O tubérculo contém um gene resistente a dois antibióticos: a kanamicina e a neomicina e os ambientalistas temem a emergência de bactérias resistentes.

A batata destina-se à produção de amido para a indústria do papel, mas poderá ser utilizada como complemento alimentar para animais e não há garantias de que não seja introduzida na alimentaçâo humana.

Um risco desnecessário defende a Greenpeace:

“A Greenpeace é contra esta batata, especialmente porque pôr em risco a vida humana, animal e o ambiente, por causa do gene de resistência aos antibiótico´é totalmente desnecessário. Exstem no mercado batatas convencionais – não OGM’s com o mesmo teor de amido que a da BASF que podem ser usadas sem por ninguém em risco”.

Opinião contrária tem a Europabio – Oraganização dos Industriais das Biotecnologias Agrícolas.

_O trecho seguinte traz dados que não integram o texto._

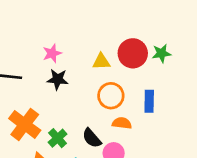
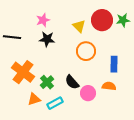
yellow triangle: (101, 62) -> (79, 26), turned 48
blue rectangle: (149, 101) -> (114, 64), moved
orange semicircle: (122, 123) -> (109, 86), moved

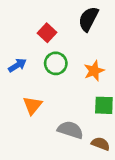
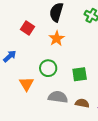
green circle: (56, 63) -> (48, 68), moved
orange star: (94, 71) -> (57, 38), moved

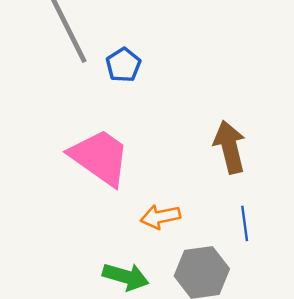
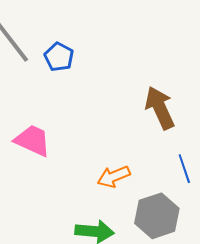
pink trapezoid: (100, 157) -> (33, 141), moved, size x0.7

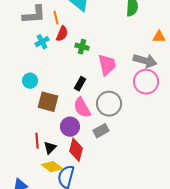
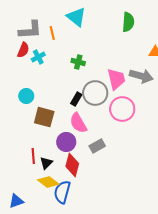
red semicircle: (62, 34) -> (23, 50), moved
pink trapezoid: (107, 65) -> (116, 79), moved
pink circle: (146, 82) -> (122, 109), moved
gray circle: (109, 104) -> (95, 93), moved

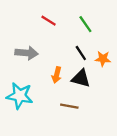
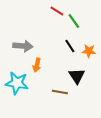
red line: (49, 21) -> (57, 11), moved
orange arrow: (57, 75) -> (37, 65), moved
black triangle: (81, 78) -> (77, 76), moved, turned 42

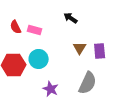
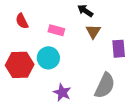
pink rectangle: (35, 30) -> (56, 30), moved
brown triangle: (80, 48) -> (93, 31), moved

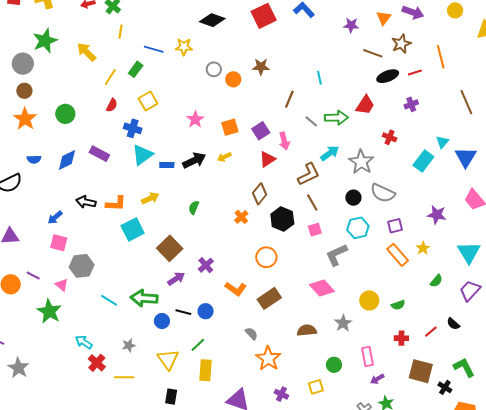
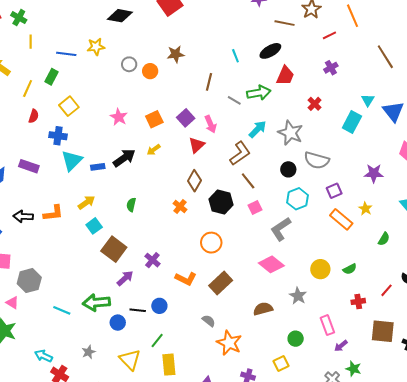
black ellipse: (388, 76) -> (270, 51), moved
red cross: (390, 137) -> (315, 104), turned 32
cyan square: (133, 229) -> (94, 226), moved, size x0.7

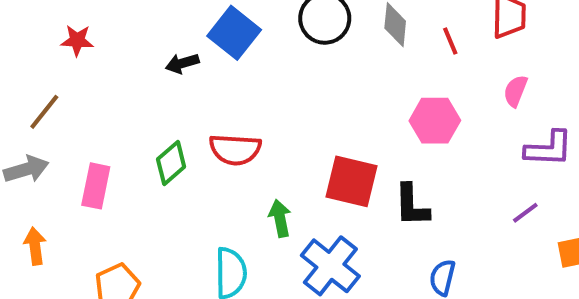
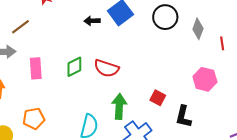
red square: (352, 181) -> (158, 98), size x0.6
pink rectangle: (96, 186) -> (36, 68), turned -30
green arrow: (280, 218) -> (119, 106), size x1.4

Um representante afirma que há uma enorme confusão sobre este assunto. “O gene em causa”, explica, “só tem resistência a antibióticos de uma velha geração que já não têm uma utilização significativa nas pessoas”. “Na verdade”, acrescenta, “este gene pode ser encontrado em qualquer pedaço de terra que se escave no jardim”.

Entre os Estados-membros discute-se agora a lógica da batata OGM. A Alemanha, Suécia, República Checa e Holanda estão prontas a começar o cultivo; a Itália e a Áustria afirmam que vão proibi-lo.

Paris pediu a opinião do Alto Conselho das Biotecnologias.